--- START ---

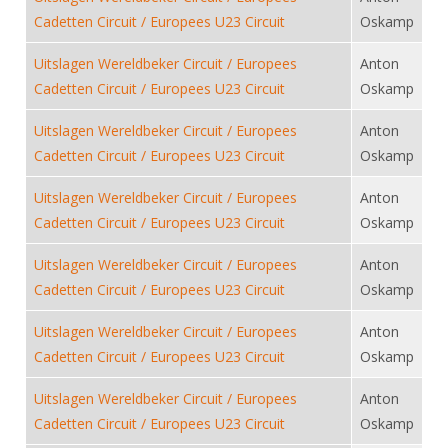
DBT
Nieuws
Website
Organisatie
Cadetten Circuit / Europees U23 Circuit
Oskamp
NK organiseren
Ranglijsten
Brassardsysteem
FBT
Gebruiksvoorwaarden
Bestuur
Uitslagen Wereldbeker Circuit / Europees
Anton
Inschrijven
SBT
Handleiding
Voor coaches en leraren
Cadetten Circuit / Europees U23 Circuit
Oskamp
Commissies
Reglementen
Talentontwikkeling
Historie
Nieuws
Ereleden
Uitslagen Wereldbeker Circuit / Europees
Anton
Materiaal
Cadetten Circuit / Europees U23 Circuit
Oskamp
Nationale opleidingen
Leden van Verdiensten
Atletencommissie
Schermpaspoort
Internationale opleidingen
Uitslagen Wereldbeker Circuit / Europees
Anton
Vacatures
Rolstoelschermen
Cadetten Circuit / Europees U23 Circuit
Internationale Titeltoernooien
Oskamp
Opleidingen
Bondsbureau
Internationale aanmeldingen
Uitslagen Wereldbeker Circuit / Europees
Wedstrijdkalender
Anton
Leraar
Cadetten Circuit / Europees U23 Circuit
Contact
Oskamp
KNAS Keurmerk
Voor scheidsrechters
Medewerkers
Uitslagen Wereldbeker Circuit / Europees
Anton
NK's
Cadetten Circuit / Europees U23 Circuit
Oskamp
Nieuws
Samenwerking
JPT
Scheidsrechterslijst
Formulieren
Uitslagen Wereldbeker Circuit / Europees
Anton
JEC
Cadetten Circuit / Europees U23 Circuit
Oskamp
Scheidsrechter Documentatie
Veteranenwedstrijden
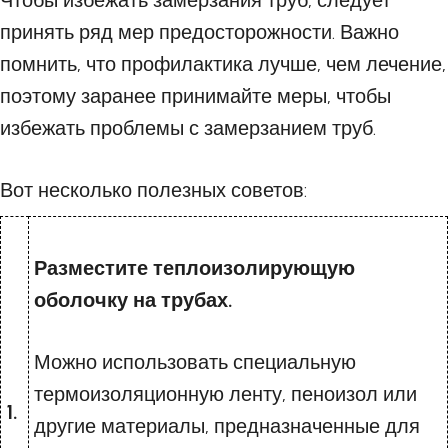
Чтобы избежать замерзания труб, следует
принять ряд мер предосторожности. Важно
помнить, что профилактика лучше, чем лечение,
поэтому заранее принимайте меры, чтобы
избежать проблемы с замерзанием труб.
Вот несколько полезных советов:
Разместите теплоизолирующую
оболочку на трубах.
Можно использовать специальную
термоизоляционную ленту, пеноизол или
1.
другие материалы, предназначенные для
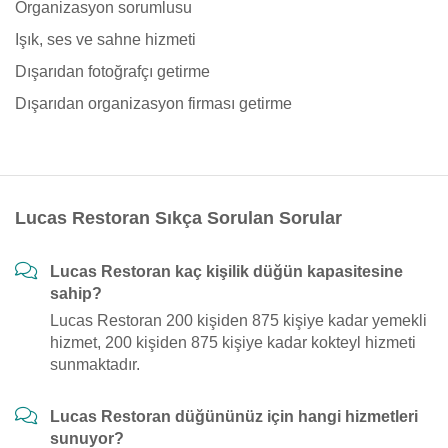
Organizasyon sorumlusu
Işık, ses ve sahne hizmeti
Dışarıdan fotoğrafçı getirme
Dışarıdan organizasyon firması getirme
Lucas Restoran Sıkça Sorulan Sorular
Lucas Restoran kaç kişilik düğün kapasitesine
sahip?
Lucas Restoran 200 kişiden 875 kişiye kadar yemekli
hizmet, 200 kişiden 875 kişiye kadar kokteyl hizmeti
sunmaktadır.
Lucas Restoran düğününüz için hangi hizmetleri
sunuyor?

--- END ---

WORK TO COMPLETE: Keep the pictures out and repeat exactly the lines from the beginning of the data through the line that contains "Leden van Verdiensten", both ends included.

RESULT:
DBT
Nieuws
Website
Organisatie
Cadetten Circuit / Europees U23 Circuit
Oskamp
NK organiseren
Ranglijsten
Brassardsysteem
FBT
Gebruiksvoorwaarden
Bestuur
Uitslagen Wereldbeker Circuit / Europees
Anton
Inschrijven
SBT
Handleiding
Voor coaches en leraren
Cadetten Circuit / Europees U23 Circuit
Oskamp
Commissies
Reglementen
Talentontwikkeling
Historie
Nieuws
Ereleden
Uitslagen Wereldbeker Circuit / Europees
Anton
Materiaal
Cadetten Circuit / Europees U23 Circuit
Oskamp
Nationale opleidingen
Leden van Verdiensten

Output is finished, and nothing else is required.